Multitudes
The writhing, noisily precise post-hardcore of Brooklyn's Multitudes would have sounded right at home on SST in the mid-'80s, when bands like Black Flag and the Minutemen were mashing up punk and jazz and coming up with their own fiery response to mainstream fusion.
-- Time Out New York

Instrumental power trio Pat Foley on guitar (Flakes), Alex Lambert on drums (Blame Game), and Brian House on bass (The Shot Heard 'Round the World) imagine an alternate universe where Albert Alyer is a hardcore kid and Captain Beefheart plays afrobeat.
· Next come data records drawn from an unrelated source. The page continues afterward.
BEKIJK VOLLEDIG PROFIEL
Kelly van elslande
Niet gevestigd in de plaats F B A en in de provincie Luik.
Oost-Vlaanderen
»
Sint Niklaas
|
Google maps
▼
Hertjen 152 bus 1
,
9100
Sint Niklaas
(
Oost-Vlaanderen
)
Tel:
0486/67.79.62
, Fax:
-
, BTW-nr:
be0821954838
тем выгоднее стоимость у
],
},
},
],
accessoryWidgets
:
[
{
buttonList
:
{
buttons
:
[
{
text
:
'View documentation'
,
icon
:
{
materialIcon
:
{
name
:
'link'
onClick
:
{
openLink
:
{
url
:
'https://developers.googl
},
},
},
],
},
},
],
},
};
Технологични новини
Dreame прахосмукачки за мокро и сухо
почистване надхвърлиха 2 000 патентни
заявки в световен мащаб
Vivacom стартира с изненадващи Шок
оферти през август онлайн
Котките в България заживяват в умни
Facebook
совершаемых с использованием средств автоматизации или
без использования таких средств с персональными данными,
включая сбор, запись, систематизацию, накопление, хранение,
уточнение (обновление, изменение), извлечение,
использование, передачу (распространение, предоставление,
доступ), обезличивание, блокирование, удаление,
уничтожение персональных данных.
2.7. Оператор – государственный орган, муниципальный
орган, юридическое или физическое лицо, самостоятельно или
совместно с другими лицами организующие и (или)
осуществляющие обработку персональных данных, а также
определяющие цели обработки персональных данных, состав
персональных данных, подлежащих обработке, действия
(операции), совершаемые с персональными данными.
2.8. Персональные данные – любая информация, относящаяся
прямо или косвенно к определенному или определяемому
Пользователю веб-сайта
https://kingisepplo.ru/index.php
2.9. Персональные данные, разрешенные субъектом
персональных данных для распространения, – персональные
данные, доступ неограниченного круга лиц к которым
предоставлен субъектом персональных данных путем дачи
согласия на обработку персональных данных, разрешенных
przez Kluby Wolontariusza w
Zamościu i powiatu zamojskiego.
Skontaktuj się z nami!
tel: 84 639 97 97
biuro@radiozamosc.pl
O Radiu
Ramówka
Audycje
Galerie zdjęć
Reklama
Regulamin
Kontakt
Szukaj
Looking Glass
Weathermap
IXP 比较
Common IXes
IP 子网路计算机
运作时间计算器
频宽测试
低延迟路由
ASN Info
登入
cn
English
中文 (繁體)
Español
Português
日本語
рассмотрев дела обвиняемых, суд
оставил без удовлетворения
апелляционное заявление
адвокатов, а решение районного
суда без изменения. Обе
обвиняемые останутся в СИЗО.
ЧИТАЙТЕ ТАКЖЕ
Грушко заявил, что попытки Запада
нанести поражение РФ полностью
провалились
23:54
Multitudes recently released a second CDR, an evolution of their improv-based excursions into a collection of alternately smart, blistering, and poignant songs entitled "How Things Fall."
-- N. Aisling

Multitudes began as the saturated grit of Atlanta and the stark light of Göteborg come together in the Brooklyn summer of 2007. Since conception, they have provided the beginning and end of a bad dream also known as 'right now.' They are a frightening, bottomless grab bag of unexpected free-jazz, prog and experimental. They are like that moment right before falling off the edge when, luckily, something catches us.
-- Basement Songs

ah that's nice stuff! Beefhearty riffs & Elvin Jonesy drums, mmmm tasty
-- jonas

I'm gonna start me a graveyard of my own
-- kb

yo that shit was off the hook skool session 101 to everyone out there. took us to school!! damn!